The ObjectSpaces technology seems like a natural progression from existing ADO.NET data management techniques, and indeed it is. The power comes from the mappings that are created between the objects and the columns and tables in the source database. These mappings are defined in XML and take advantage of a new approach that Microsoft has introduced to help blur the distinctions between different types of data and different types of data stores.

This new approach uses a three-part mapping system to map different types of data sources and data consumers. The details of the generic three-part mapping technology are described in Chapter 7, where they are applied to mapping XML to relational data.
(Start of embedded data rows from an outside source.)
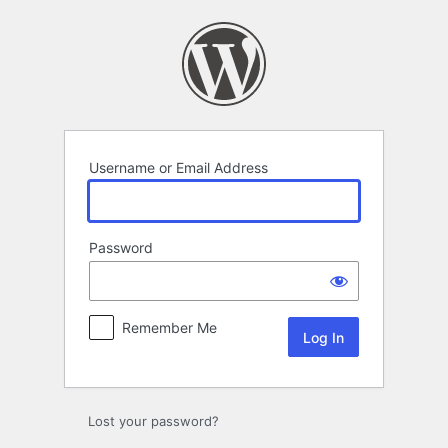
Log
In
Username or Email Address
Password
Remember Me
Lost your password?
However, exactly the same approach is taken to map objects to relational data stores.

The process involves three mapping files. The relational database schema model describes the way data is stored in the relational database, and an object schema model describes how the objects themselves store and view the data they hold. The third file actually maps the elements in each of the other two to each other, to provide the "bridge" between the two disparate models.

Hierarchical Data

In this brief introduction we've concentrated on the way that ObjectSpaces can be used and what the technology offers to developers. We haven't spent time looking at the actual details of the objects it can manipulate because in essence they are just standard .NET classes. The important feature of ObjectSpaces is that it is designed from the ground up to make it much easier to work with hierarchical or related data in the form of objects.

What Are Hierarchical Objects?

As an example of hierarchical objects, a Customer object may be related to one or more Contact objects, each of which describes a person at the company defined by the Customer object. A property exposed on the Customer class—for example a Contacts property—can define this relationship. The Contacts property is simply a reference to a collection of Contact objects.
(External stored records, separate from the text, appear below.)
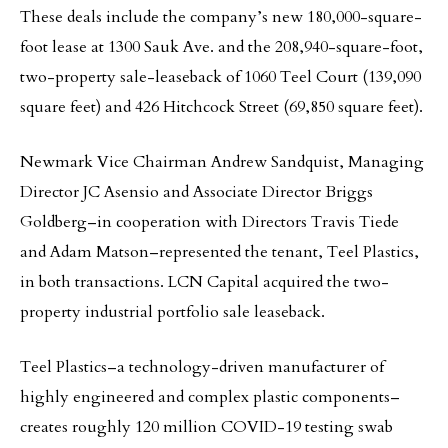
These deals include the company’s new 180,000-square-
foot lease at 1300 Sauk Ave. and the 208,940-square-foot,
two-property sale-leaseback of 1060 Teel Court (139,090
square feet) and 426 Hitchcock Street (69,850 square feet).
Newmark Vice Chairman Andrew Sandquist, Managing
Director JC Asensio and Associate Director Briggs
Goldberg–in cooperation with Directors Travis Tiede
and Adam Matson–represented the tenant, Teel Plastics,
in both transactions. LCN Capital acquired the two-
property industrial portfolio sale leaseback.
Teel Plastics–a technology-driven manufacturer of
highly engineered and complex plastic components–
creates roughly 120 million COVID-19 testing swab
Looked at from the relational database point of view, however, the Customer object is the parent in a one-to-many relationship with child Contact objects. ObjectSpaces provides methods to work with related objects like these; for example (using the description of the objects in the previous paragraph), you can add a new Contact object as a child of an existing Customer object using the following code:

Dim oCust As Customer = oSpace.GetObject(Customer, "ID=2756")
oCust.Contacts.Add(New Contact("name", "position", "phone"))

More than that, ObjectSpaces is designed to handle graphs of interrelated objects. Even in cases where an XML-type hierarchy is not natural (because of multiple parents for a given object), you can easily represent and build the data model using ObjectSpaces. Likewise, it can handle many-to-many relationships that are not always expressed naturally as a hierarchy, for example, a Customers to Products relationship.

Loading Child Objects

One issue that springs to mind where hierarchical or related-object data access is concerned is performance. By default, a request that fetches objects matching an OPath query (such as "State=NV") will return only the objects that match the query, not any child or related objects. However, this means that you have to go back to the database each time you want to access a child object.

ObjectSpaces addresses this by using the concept of a span. Basically a span is a comma-delimited list of the objects you want to retrieve and is used in conjunction with the ObjectQuery class. So, if you specify Customer, Customer.Contact as the span for the operation, the related child objects are extracted and returned as well, without requiring a further query to the database.

A third option, called lazy loading, is also worth considering. In this case, where objects are stored in an ObjectHolder and ObjectList, a request for an object will be intercepted and all of the related target objects are automatically retrieved as well.